This is a reasonable quigmare, but from the technical standpoint I am far more concerned that two tiers of safety are exposed, for, at least, the two are deemed to deliver the asked for reliability in shear at the joint.

And this is quite puzzling from the technical standpoint, for it is asserted that the model code specifications on limit strength are based on statistical reliability, that will give an assesment of when shear reinforcement becomes necessary, be one, or the other. So what comes to the mind in the question is that the touted consistence with statistical reliability is biased by some peer voting, fortunately by expert seniors.
 
Ishvaaag,

There is nothing illogical in it. The concrete contribution to capacity reduces once you are relying on shear reinforcement to take some of the stress.

If you study the latest EC2 for beam shear, a similar effect occurs. If the applied shear is greater than the allowed capacity, Vuc is reduced to zero and the full capacity is carried by the reinforcement!

ACI code requires checks on Beam shear and Punching shear for 2way slabs. See clause 11.1 in the 08 code.
 
Thanks, rapt. I try always to understand the whys of the things, and even seeing that it may produce safer joints, I still see something inconvenient, namely: indefinition.

I mean ... you are "permitted" to reinforce. But, hey, if you don't reinforce you are still within the limit capacity, so some will not reinforce, and will go along with their more fragile joints, and others will reinforce.
I don't see this a particularly good feature of the code when thinking in the cases in which it is considered something mandatory to comply, and if it puzzles me somewhat it may puzzle more those who are to decide legally on the issue with less technical basis. You may do it better, says the code, but we should always we able to do better, safer, no need to permit.

The EC thing from the classical derivation (Mörsch analogy) makes scarce sense, and only rigidity in field action (making the cracks narrower when appear) explains the thing ... in some kind of comeback, there were times when making to work steel beyond 1200 kgf/cm2 was not recommended if you wanted good serviceability; and maybe it was simpler.

Respect 11.11 it is clear that a one-way slab is to be checked such way, and it may be understood that also for two-way, but then again indefinition appears for both the solicitations and the resisting surfaces in shear, that only in the context of direct design or equivalent frame might have an agreeable definition; but what to do with FEM analysis giving vx or vy, and solicitations at joints, etc?



 
I do not see the problem.

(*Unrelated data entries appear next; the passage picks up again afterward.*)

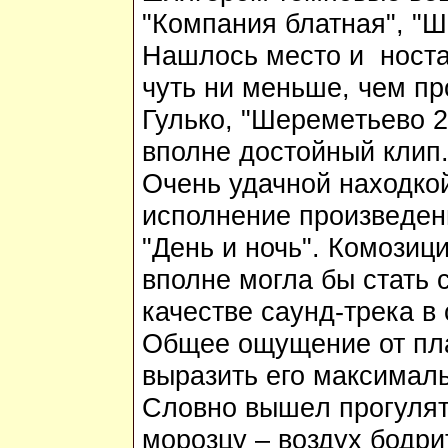
"Компания блатная", "
Нашлось м
e
сто и ност
чуть ни м
e
ньш
e
, ч
e
м пр
Гулько, "Ш
e
р
e
м
e
ть
e
во 2
вполн
e
достойный клип
Оч
e
нь удачной находко
исполн
e
ни
e
произв
e
д
e
н
"Д
e
нь и ночь". Комозиц
вполн
e
могла бы стать 
кач
e
ств
e
саунд-тр
e
ка в 
Общ
ee
ощущ
e
ни
e
от пл
выразить
e
го максимал
Словно выш
e
л прогуля
морозцу – воздух бодри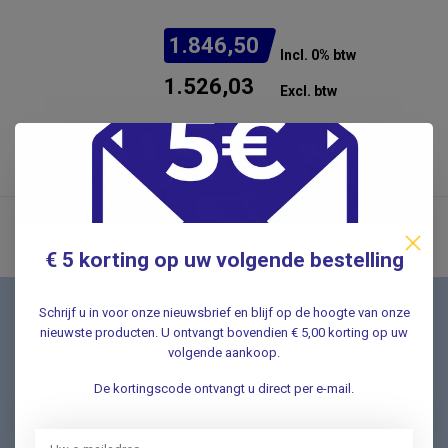
1.846,50
Incl. 0% btw
1.526,03
Excl. btw
.
Verwachte levertijd: 3 weken
€ 5 korting op uw volgende bestelling
Schrijf u in voor onze nieuwsbrief en blijf op de hoogte van onze
Nieuwsbrief
nieuwste producten. U ontvangt bovendien € 5,00 korting op uw
Schrijf u in voor onze nieuwsbrief en ontvang als eerste
volgende aankoop.
nieuwe aanbiedingen Meld u nu aan ➡️
De kortingscode ontvangt u direct per e-mail.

You do not have to reinforce if the concrete capacity as per 11.11.2.1 of 11.11.2.2 is greater than the applied shear.

If the applied shear is greater than the capacity calculated above, then you have to reinforce and you can allow for a certain contribution towards the joint capacity from the concrete and the rest is supplied by the shear reinforcement. To mobilize the ligatures in punching shear, the concrete becomes less effective.

The more "fragile joint" is deemed acceptable by the code.

If you want to make the joint less fragile, forget ties, add some continuous bottom reinforcement. This will make it much more ductile and it is not mentioned in ACI at all.
 
Thanks again, rapt.

Sometimes insisting in simple common sense issues may be positive; I had -for a brief time- a senior partner that said that to think always pays. And I see that WHEN stirrups are mobilized one may consider the concrete contribution to stand shear to be less. But the question is that we would be using one or the other scheme (reinforced or not) for the SAME solicitation, that will have the bulk of material inserts in the cohesive matrix in quite akin state, particularly when not cracked. I mean, you need the reinforcement because concrete "has" cracked, or you don't need, because "it has not". The real situation for the particular range of solicitations relative to Vc "should" be closer to "has not" cracked. And this "has not" relates the solicitation with state, that then "could" be assumed for both treatments of the structural situation (to reinforce or not). See, since children we are taught that 2+2=4 but here the code leads us to accept 2=4; what only would be acceptable in what in spanish would be called "el teorema del punto gordo" ("the gross point theorem"), your tolerance or allowance for one and the same situation allows to take twice the other value by your chosen decision. The point is that we are talking of one solicitation and state, and not one with concrete more degraded -"cracked"- than the other, except notionally, of course.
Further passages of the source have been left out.